In furtherance of the chapter’s goals, RCW 39.10 created the Capital Projects Advisory Review Board (CPARB) (RCW 39.10.220, .230) which in turn establishes a Project Review Committee (PRC) (RCW 39.10.240, .250). These two bodies are given a variety of duties with respect to the use of the alternative contracting procedures authorized by the chapter. As relevant to this opinion, RCW 39.10.270 authorizes the PRC to certify the use of the design-build or general contractor/construction manager contracting procedures for public bodies. A public body not certified to use these procedures may apply to use one of them for a particular project. RCW 39.10.280. PRC determinations may be appealed to CPARB. RCW 39.10.290. One important consequence of determining that an entity is a public body for purposes of RCW 39.10 is that the entity will be subject to PRC/CPARB approval as set forth in that chapter.
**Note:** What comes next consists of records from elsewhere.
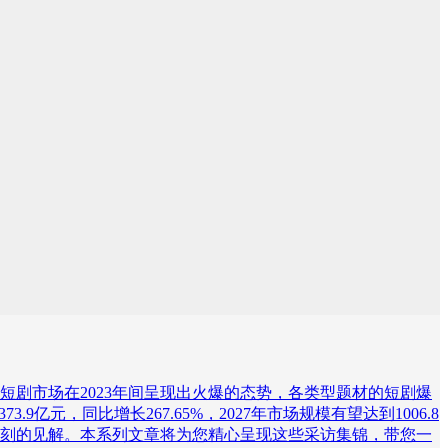
剧市场在2023年间呈现出火爆的态势，各类型题材的短剧爆
.9亿元，同比增长267.65%，2027年市场规模有望达到1006.8
刻的见解。本系列文章将为您精心呈现这些采访集锦，带您一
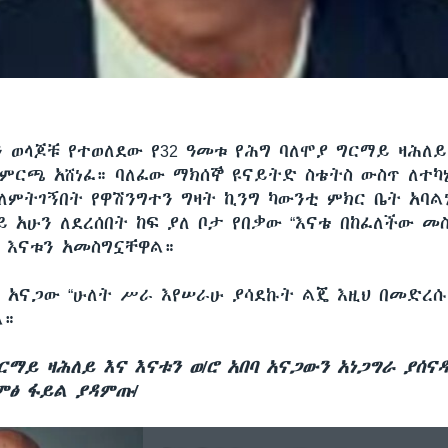
 ወላጆቹ የተወለደው የ32 ዓመቱ የሕግ ባለሞያ ግርማይ ዛሕለ
 ምርጫ አሸነፈ። ባለፈው ማክሰኞ ዩናይትድ ስቴትስ ውስጥ ለተ
ለምትገኝበት የዋሽንግተን ግዛት ኪንግ ካውንቲ ምክር ቤት አባል
 አሁን ለደረሰበት ከፍ ያለ ቦታ የበቃው “እናቴ በከፈለችው መስ
 እናቱን አመስግኗቸዋል።
በባ አናጋው “ሁለት ሥራ እየሠራሁ ያሳደኩት ልጄ እዚህ በመድረሱ
ል።
ርማይ ዛሕለይ እና እናቱን ወ/ሮ አበባ አናጋውን አነጋግራ ያሰና
ምፅ ፋይል ያዳምጡ/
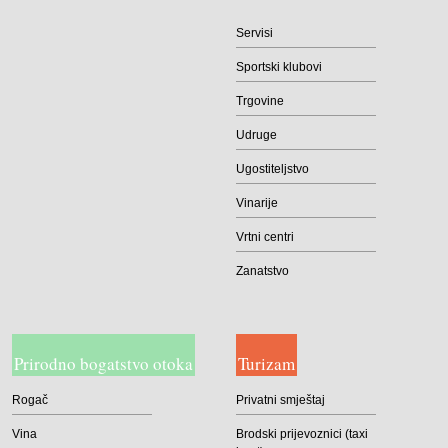
Servisi
Sportski klubovi
Trgovine
Udruge
Ugostiteljstvo
Vinarije
Vrtni centri
Zanatstvo
Prirodno bogatstvo otoka
Turizam
Rogač
Privatni smještaj
Vina
Brodski prijevoznici (taxi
Public housing authorities are created in a series of statutes codified as RCW 35.82. RCW 35.82.030 creates a housing authority as a “public body corporate and politic” within each city or county of the state. However, no housing authority is authorized to exercise its powers unless the governing body of the city or county adopts a resolution activating its housing authority. RCW 35.82.030. Once activated, a public housing authority is a separate public body, the powers and duties of which relate primarily to the acquisition, construction, and operation of public housing. RCW 35.82.070.
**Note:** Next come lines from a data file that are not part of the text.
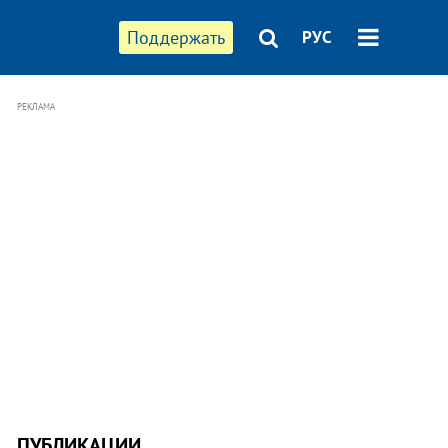
Поддержать
РУС
РЕКЛАМА
ПУБЛИКАЦИИ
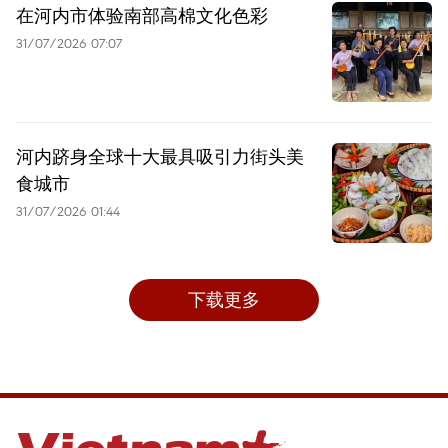
在河内市体验南部高棉文化色彩
31/07/2026 07:07
河内跻身全球十大最具吸引力街头美
食城市
31/07/2026 01:44
下载更多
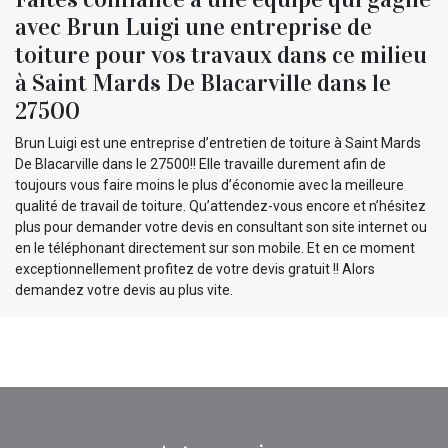
avec Brun Luigi une entreprise de
toiture pour vos travaux dans ce milieu
à Saint Mards De Blacarville dans le
27500
Brun Luigi est une entreprise d’entretien de toiture à Saint Mards
De Blacarville dans le 27500!! Elle travaille durement afin de
toujours vous faire moins le plus d’économie avec la meilleure
qualité de travail de toiture. Qu’attendez-vous encore et n’hésitez
plus pour demander votre devis en consultant son site internet ou
en le téléphonant directement sur son mobile. Et en ce moment
exceptionnellement profitez de votre devis gratuit !! Alors
demandez votre devis au plus vite.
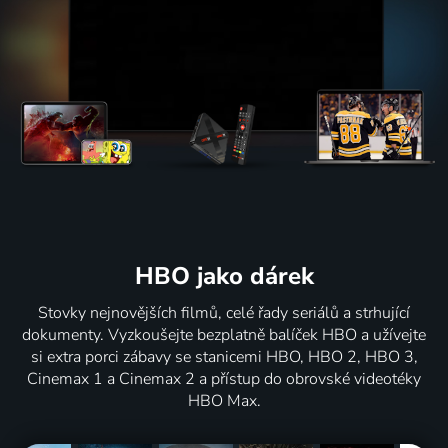
HBO jako dárek
Stovky nejnovějších filmů, celé řady seriálů a strhující
dokumenty. Vyzkoušejte bezplatně balíček HBO a užívejte
si extra porci zábavy se stanicemi HBO, HBO 2, HBO 3,
Cinemax 1 a Cinemax 2 a přístup do obrovské videotéky
HBO Max.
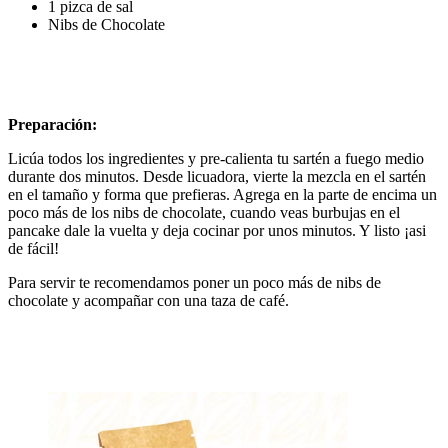
1 pizca de sal
Nibs de Chocolate
Preparación:
Licúa todos los ingredientes y pre-calienta tu sartén a fuego medio
durante dos minutos. Desde licuadora, vierte la mezcla en el sartén
en el tamaño y forma que prefieras. Agrega en la parte de encima un
poco más de los nibs de chocolate, cuando veas burbujas en el
pancake dale la vuelta y deja cocinar por unos minutos. Y listo ¡asi
de fácil!
Para servir te recomendamos poner un poco más de nibs de
chocolate y acompañar con una taza de café.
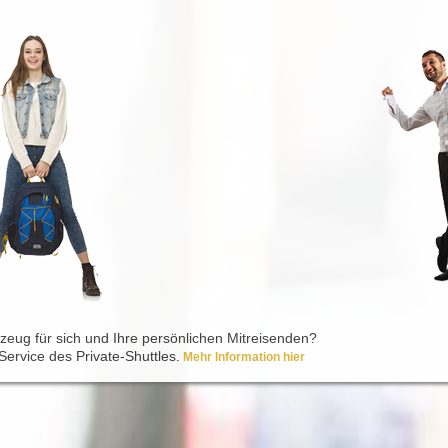
rzeug für sich und Ihre persönlichen Mitreisenden?
Service des Private-Shuttles.
Mehr Information hier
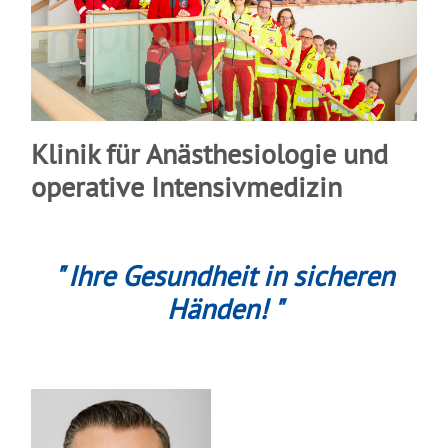
Klinik für Anästhesiologie und
operative Intensivmedizin
" Ihre Gesundheit in sicheren
Händen! "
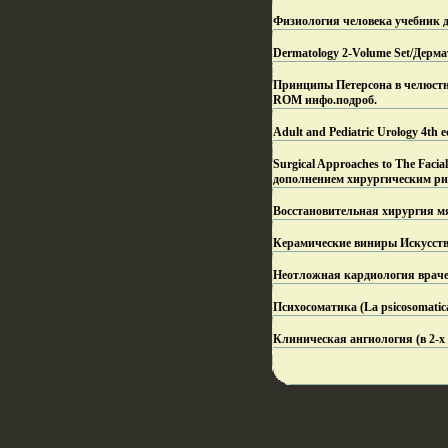
Физиология человека учебник д
Dermatology 2-Volume Set/Дерм
Принципы Петерсона в челюстно-ли
ROM инфо.
подроб.
Adult and Pediatric Urology 4th
Surgical Approaches to The Faci
дополнением хирургическим ри
Восстановительная хирургия м
Керамические виниры Искусств
Неотложная кардиология враче
Психосоматика (La psicosomatica
Клиническая ангиология (в 2-х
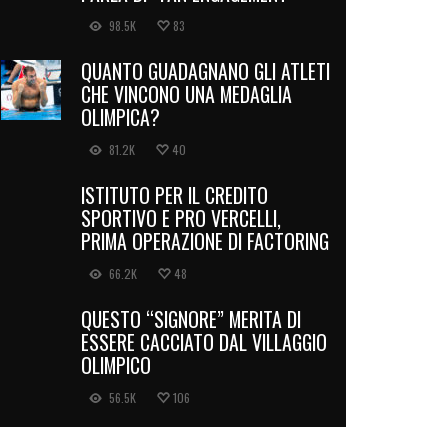
98.5K
83
QUANTO GUADAGNANO GLI ATLETI
CHE VINCONO UNA MEDAGLIA
OLIMPICA?
81.2K
40
ISTITUTO PER IL CREDITO
SPORTIVO E PRO VERCELLI,
PRIMA OPERAZIONE DI FACTORING
66.2K
48
QUESTO “SIGNORE” MERITA DI
ESSERE CACCIATO DAL VILLAGGIO
OLIMPICO
56.5K
106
Public housing authorities thus fall within the definition of “public body” quoted earlier from RCW 39.10.210(12). They are special purpose districts created to provide public housing and are analogous to ports, public utility districts, school districts, and other local governments created for various special purposes. Accordingly, public housing authorities are among the public bodies required to comply with the terms of RCW 39.10 in order to engage in alternative public works contracting procedures.
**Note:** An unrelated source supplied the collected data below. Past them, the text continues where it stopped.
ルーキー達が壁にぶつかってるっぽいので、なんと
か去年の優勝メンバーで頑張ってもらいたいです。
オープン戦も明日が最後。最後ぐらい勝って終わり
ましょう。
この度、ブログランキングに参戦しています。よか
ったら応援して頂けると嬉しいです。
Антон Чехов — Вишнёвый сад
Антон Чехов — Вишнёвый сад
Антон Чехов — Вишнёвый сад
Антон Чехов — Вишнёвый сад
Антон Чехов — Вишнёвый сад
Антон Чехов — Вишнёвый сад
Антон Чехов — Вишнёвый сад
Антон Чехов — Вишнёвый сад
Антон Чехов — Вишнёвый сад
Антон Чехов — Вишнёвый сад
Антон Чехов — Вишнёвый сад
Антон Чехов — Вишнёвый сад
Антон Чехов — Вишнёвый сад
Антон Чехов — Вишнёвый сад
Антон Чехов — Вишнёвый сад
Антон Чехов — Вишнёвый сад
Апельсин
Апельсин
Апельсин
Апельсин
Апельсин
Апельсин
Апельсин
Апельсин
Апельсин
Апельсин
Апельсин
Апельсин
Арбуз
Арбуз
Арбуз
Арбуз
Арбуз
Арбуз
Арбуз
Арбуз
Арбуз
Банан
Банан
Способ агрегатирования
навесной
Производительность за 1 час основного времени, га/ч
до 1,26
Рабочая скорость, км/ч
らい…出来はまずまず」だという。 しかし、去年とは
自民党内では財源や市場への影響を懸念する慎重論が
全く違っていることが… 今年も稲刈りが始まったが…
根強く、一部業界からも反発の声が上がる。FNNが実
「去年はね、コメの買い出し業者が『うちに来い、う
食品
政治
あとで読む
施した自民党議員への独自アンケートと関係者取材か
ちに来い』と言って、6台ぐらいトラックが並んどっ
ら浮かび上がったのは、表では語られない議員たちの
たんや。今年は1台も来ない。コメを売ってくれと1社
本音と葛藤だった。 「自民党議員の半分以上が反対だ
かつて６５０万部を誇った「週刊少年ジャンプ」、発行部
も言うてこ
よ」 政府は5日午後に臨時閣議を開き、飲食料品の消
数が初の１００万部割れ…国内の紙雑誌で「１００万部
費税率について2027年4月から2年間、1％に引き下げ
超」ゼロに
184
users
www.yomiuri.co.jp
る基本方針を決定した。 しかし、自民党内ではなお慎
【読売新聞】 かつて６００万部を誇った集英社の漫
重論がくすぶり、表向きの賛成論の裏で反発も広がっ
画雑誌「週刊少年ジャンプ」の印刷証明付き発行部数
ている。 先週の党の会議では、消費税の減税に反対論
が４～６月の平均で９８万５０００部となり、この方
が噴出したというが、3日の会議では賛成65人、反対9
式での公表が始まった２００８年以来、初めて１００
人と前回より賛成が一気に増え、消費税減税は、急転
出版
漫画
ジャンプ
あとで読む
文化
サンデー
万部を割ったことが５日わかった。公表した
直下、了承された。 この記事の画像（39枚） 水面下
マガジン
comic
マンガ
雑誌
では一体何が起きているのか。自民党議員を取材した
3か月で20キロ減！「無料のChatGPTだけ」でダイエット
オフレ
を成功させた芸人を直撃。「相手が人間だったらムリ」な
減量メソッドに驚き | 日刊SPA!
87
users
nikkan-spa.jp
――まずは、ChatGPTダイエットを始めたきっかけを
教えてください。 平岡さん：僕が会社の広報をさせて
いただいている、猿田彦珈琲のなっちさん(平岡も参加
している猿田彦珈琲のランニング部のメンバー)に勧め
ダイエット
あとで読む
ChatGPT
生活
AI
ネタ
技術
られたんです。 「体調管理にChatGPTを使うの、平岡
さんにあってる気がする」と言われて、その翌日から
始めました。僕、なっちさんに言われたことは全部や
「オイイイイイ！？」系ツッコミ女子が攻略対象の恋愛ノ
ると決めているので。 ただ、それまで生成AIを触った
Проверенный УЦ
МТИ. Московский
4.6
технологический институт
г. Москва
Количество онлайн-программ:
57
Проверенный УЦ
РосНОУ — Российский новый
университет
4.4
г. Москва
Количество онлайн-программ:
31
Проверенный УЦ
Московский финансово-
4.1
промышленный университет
Our analysis would end here, except for the possible effect of RCW 35.82.070(10). That statute provides that “[n]o provisions of law with respect to the acquisition, operation or disposition of property by other public bodies shall be applicable to an authority unless the legislature shall specifically so state.” RCW 35.82.070(10). We must therefore determine whether RCW 39.10 is a “provision of law with respect to the acquisition, operation or disposition of property”. RCW 35.82.070(10). If so, then public housing authorities would be exempt from compliance with RCW 39.10.
We conclude that RCW 39.10 is not a statute relating to the acquisition, operation, or disposition of property and, therefore, RCW 35.82.070(10) does not exempt public housing from the provisions of RCW 39.10.
[original page 3] RCW 39.10 governs contracts for public works, such as contracts for the construction of buildings, roads, bridges, and other structures intended for public use. For its definition of “public works project,” RCW 39.10.210(14) cross-references RCW 39.04.010, which in turn defines “public work” as “all work, construction, alteration, repair, or improvement other than ordinary maintenance, executed at the cost of the state or of any municipality”. RCW 39.04.010(4). To determine whether RCW 39.10 is a “provision of law with respect to the acquisition, operation or disposition of property,” we must determine what these terms mean. The terms are not specifically defined in the statute itself, so we begin by giving them their plain and ordinary meaning. King Cy. Fire Prot. Dists. v. Hous. Auth., 123 Wn.2d 819, 872 P.2d 516 (1994). The dictionary defines “property” as “something that may be owned or possessed.” Webster’s Third New International Dictionary 1818 (2002). We would understand the term, used in reference to a “public body,” to include a state or local agency’s real property (land and interests in land) as well as its personal property. Thus, a law governing the acquisition, operation, or disposition of either real or personal property would fall within the scope of RCW 35.82.070(10).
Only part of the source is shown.